Data extract =>
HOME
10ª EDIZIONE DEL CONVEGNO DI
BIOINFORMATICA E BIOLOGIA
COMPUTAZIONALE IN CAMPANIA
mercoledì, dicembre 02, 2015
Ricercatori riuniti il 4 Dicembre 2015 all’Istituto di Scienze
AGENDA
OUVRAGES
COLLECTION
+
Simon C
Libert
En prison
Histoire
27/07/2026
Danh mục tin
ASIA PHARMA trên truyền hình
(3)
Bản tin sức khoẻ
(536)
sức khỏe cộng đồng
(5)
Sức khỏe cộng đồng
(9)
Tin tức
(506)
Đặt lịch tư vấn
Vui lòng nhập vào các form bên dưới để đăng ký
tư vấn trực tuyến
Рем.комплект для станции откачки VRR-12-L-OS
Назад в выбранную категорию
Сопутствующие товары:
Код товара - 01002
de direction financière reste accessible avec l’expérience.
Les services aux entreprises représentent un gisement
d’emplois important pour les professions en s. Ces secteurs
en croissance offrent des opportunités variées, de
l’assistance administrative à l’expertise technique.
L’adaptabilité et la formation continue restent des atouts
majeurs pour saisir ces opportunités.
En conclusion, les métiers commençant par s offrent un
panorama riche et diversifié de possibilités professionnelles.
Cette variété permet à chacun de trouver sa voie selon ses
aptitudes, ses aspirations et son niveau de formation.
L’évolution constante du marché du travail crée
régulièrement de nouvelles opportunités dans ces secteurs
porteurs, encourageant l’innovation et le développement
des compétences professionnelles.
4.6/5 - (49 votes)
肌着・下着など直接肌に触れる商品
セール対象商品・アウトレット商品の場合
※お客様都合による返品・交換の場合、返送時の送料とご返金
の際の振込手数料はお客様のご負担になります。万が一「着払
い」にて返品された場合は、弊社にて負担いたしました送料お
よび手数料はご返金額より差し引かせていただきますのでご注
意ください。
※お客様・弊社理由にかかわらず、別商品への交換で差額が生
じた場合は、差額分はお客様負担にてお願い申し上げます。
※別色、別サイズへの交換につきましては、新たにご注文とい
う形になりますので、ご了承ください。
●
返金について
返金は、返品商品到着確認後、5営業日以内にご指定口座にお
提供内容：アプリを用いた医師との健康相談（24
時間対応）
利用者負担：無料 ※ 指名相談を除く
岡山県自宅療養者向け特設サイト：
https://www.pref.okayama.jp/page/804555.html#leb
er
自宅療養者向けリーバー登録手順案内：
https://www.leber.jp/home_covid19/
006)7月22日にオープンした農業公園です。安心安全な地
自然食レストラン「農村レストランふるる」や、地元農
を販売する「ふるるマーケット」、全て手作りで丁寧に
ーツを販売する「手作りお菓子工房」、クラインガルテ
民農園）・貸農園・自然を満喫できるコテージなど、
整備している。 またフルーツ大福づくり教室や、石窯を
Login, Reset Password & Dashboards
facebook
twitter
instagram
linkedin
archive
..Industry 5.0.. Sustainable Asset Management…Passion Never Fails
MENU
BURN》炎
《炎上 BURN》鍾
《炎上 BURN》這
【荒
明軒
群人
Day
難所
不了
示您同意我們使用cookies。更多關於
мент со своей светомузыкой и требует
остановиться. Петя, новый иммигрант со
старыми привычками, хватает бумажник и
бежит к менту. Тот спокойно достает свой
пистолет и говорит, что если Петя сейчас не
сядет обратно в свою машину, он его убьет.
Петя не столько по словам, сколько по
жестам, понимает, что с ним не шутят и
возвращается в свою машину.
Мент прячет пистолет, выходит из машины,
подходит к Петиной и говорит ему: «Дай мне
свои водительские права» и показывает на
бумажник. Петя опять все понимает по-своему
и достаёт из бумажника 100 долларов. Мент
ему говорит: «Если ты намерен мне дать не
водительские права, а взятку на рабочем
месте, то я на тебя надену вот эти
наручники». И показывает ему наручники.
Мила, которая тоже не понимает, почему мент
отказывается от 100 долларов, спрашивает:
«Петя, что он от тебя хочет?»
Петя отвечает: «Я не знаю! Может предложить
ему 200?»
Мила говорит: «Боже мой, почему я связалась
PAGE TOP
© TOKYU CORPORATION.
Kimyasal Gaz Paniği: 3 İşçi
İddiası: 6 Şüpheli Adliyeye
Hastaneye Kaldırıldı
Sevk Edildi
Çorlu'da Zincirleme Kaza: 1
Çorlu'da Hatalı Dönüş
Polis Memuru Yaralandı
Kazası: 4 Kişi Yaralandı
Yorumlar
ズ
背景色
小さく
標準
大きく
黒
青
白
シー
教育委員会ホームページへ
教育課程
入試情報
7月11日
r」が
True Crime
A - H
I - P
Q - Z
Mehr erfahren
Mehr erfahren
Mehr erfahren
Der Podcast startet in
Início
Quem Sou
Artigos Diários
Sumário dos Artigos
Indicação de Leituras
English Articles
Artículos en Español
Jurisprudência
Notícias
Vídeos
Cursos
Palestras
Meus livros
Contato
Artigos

What is being asked =>
Return exactly the lines above from the line that has "ーツを販売する「手作りお菓子工房」、クラインガルテ" through the line that has "мент со своей светомузыкой и требует", inclusive, and nothing else.

Solved exercise =>
ーツを販売する「手作りお菓子工房」、クラインガルテ
民農園）・貸農園・自然を満喫できるコテージなど、
整備している。 またフルーツ大福づくり教室や、石窯を
Login, Reset Password & Dashboards
facebook
twitter
instagram
linkedin
archive
..Industry 5.0.. Sustainable Asset Management…Passion Never Fails
MENU
BURN》炎
《炎上 BURN》鍾
《炎上 BURN》這
【荒
明軒
群人
Day
難所
不了
示您同意我們使用cookies。更多關於
мент со своей светомузыкой и требует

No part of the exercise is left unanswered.